**Task instructions:**
For the entries below, state how many lines contain the word "vous" and add nothing else.

**Available data:**
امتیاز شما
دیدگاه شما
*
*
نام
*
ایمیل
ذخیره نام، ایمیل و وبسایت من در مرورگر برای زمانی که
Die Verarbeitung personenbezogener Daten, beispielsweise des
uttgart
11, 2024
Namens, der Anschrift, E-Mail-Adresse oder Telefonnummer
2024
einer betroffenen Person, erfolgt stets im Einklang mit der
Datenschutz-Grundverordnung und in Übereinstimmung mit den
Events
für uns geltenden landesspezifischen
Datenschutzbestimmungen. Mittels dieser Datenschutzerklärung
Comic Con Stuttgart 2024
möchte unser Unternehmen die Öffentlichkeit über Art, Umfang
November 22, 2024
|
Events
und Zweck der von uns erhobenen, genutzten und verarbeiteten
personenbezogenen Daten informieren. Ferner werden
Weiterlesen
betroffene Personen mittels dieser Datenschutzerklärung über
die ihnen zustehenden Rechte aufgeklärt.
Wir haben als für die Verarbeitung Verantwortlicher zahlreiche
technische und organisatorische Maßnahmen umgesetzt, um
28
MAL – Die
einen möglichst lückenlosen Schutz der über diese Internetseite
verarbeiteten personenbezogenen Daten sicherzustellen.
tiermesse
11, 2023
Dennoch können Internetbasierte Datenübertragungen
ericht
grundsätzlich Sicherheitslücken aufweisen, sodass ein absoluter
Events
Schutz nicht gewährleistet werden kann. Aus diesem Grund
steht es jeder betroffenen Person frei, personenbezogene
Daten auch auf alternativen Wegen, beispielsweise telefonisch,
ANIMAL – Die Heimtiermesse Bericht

...

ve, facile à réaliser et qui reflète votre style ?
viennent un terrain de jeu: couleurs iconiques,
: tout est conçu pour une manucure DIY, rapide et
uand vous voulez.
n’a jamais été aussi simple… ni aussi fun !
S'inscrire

==

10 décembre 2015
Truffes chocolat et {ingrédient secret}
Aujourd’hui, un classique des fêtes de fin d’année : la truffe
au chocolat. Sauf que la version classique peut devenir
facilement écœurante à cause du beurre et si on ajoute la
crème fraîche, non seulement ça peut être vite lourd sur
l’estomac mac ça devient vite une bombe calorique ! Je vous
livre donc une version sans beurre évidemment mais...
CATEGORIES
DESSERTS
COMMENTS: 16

**Written solution:**
2